I was contacted via my Etsy shop by Nancy, a blog reader who read my post about the Vintage Treasure dress, which is pictured at right.
This dress and the posts about it have generated more comments than anything I have done so far on the blog, my conclusion being that sewing clothes is such a personal activity, and something done by so many generations that we all relate to sewers from prior eras. I think we can imagine their struggles, perhaps during wartime when cloth was in short supply or know what it was like to make a dress for a very special occasion, associate it with happy memories and then possibly hand it down to someone else in the family.
Nancy asked if I would sew an outfit from a vintage pattern for her. The most interesting part to me is that she is in high school - so there are fans of vintage at all ages! I was intrigued and consequently I may do more of these in the future.
Here is the pattern that she chose.

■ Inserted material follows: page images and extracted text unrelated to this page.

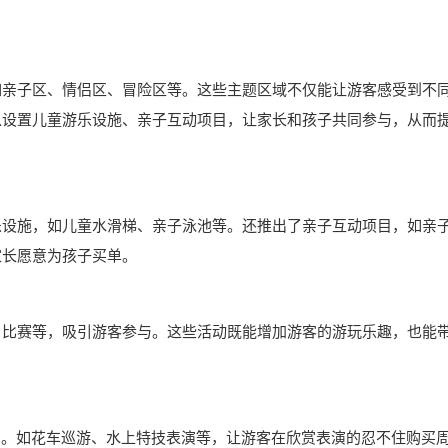
如亲子区、情侣区、冒险区等。这些主题区域不仅能让游客感受到不
以设置儿童游乐设施、亲子互动项目，让家长和孩子共同参与，从而
乐设施，如儿童水滑梯、亲子泳池等。还推出了亲子互动项目，如亲
家长愿意为孩子买单。
、比赛等，吸引游客参与。这些活动既能增加游客的游玩乐趣，也能
”。如花车巡游、水上特技表演等，让游客在欣赏表演的忍不住购买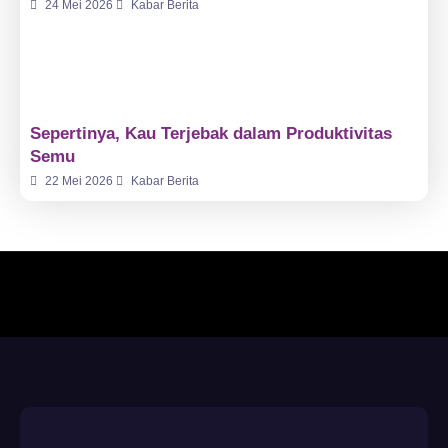
24 Mei 2026
Kabar Berita
Sepertinya, Kau Terjebak dalam Produktivitas
Semu
22 Mei 2026
Kabar Berita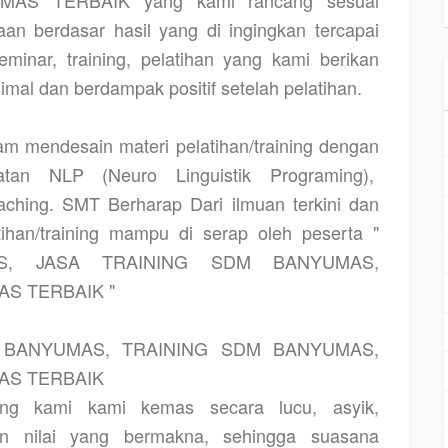
AS TERBAIK yang kami rancang sesuai
an berdasar hasil yang di ingingkan tercapai
seminar, training, pelatihan yang kami berikan
al dan berdampak positif setelah pelatihan.
m mendesain materi pelatihan/training dengan
an NLP (Neuro Linguistik Programing),
ching. SMT Berharap Dari ilmuan terkini dan
tihan/training mampu di serap oleh peserta "
S, JASA TRAINING SDM BANYUMAS,
S TERBAIK "
 BANYUMAS, TRAINING SDM BANYUMAS,
AS TERBAIK
ing kami kami kemas secara lucu, asyik,
n nilai yang bermakna, sehingga suasana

I reminds me of an outfit worn in old black and white movies of the 40's with snappy dialogue, missed connections and switched identities that get resolved in the end with smiles and a song.
She chose the fabric pictured in the first photo, floral for the top and skirt, and the solid blue for the detachable collar. Yes this pattern is a tiny size - I had to do some adjustments, but not much for this slender 16 year old. The fabric came from one of my estate sale finds, I can't recall which one but I think the same where I found the red and white dress.
This is the first time I have used an Advance sewing pattern. Looking at the Vintage Pattern wiki I find that Advance sewing patterns were sold exclusively at J.C. Penney department stores from 1933 to 1966. Of course in those days department stores actually had many departments, and you could get things like fabric and patterns as well as clothes. I recall going with my grandmother to the flagship store of the Emporium, on Market St. in downtown San Francisco where she worked in accounting and thus had the wonderful employee discount. The Emporium lasted for 99 years until 1995 when it was swallowed up by Macy's. As a very indulged granddaughter it was a treat to go downtown with her and be introduced to her work friends, shop til we dropped (beginning of my clothing obsession) and then have lunch in a cafe. There are so many great stores that are no more, perhaps I am being overly nostalgic but at that time you could go to various cities and find different stores, carrying different merchandise instead of the chain store world we find ourselves in now.
Back to sewing; in my second Vintage Treasure Dress post, I briefly mentioned a method for finishing facings by sewing the fusible interfacing and flipping then pressing (say that 3 times fast ! )
That tip also generated a lot of links - I am really happy to have found that tip which I believe I read in Threads magazine. So here are some more details of this method.
First, cut out fusible interfacing for your facing pieces. Pin with RIGHT sides together along the edge of the facing that is not sewn to the garment edge. At this point, you will have the glue side up and be sewing on that. Illustrated below, facing on left is pinned and ready to sew. Facing on right is sewn and the seam just sewn is trimmed, I trim down to about 1/4".
Next flip facng and pin just the seam edge, see photo below. I then press ONLY the edge where the pins are, to get that edge to be sealed and the interfacing to lay nice and flat.
You can see that the other edge of the interfacing is a bit sloppy and hangs over the edge of the facing - at this point it is not fused down so I trim it off neatly - mostly so I don't fuse interfacing all over the ironing board cover (which is getting a cooked appearance and needs to be replaced - I even bought the silvery fabric but have yet to actually make the cover).
Lastly, now that it is neatly trimmed, I finish pressing the rest of the fusible and then admire my lovely clean edges. This little technique has given me more satisfaction that almost anything I have learned in the past few years. So happy when I see that nice inside finish, and so easy.
More tomorrow on this project. In the meantime, to match those pretty pink flowers in the fabric, my best spring flowers in matching pink. Some candy stripe tulips that the gopher didn't get - because they were in a big pot and not in the ground.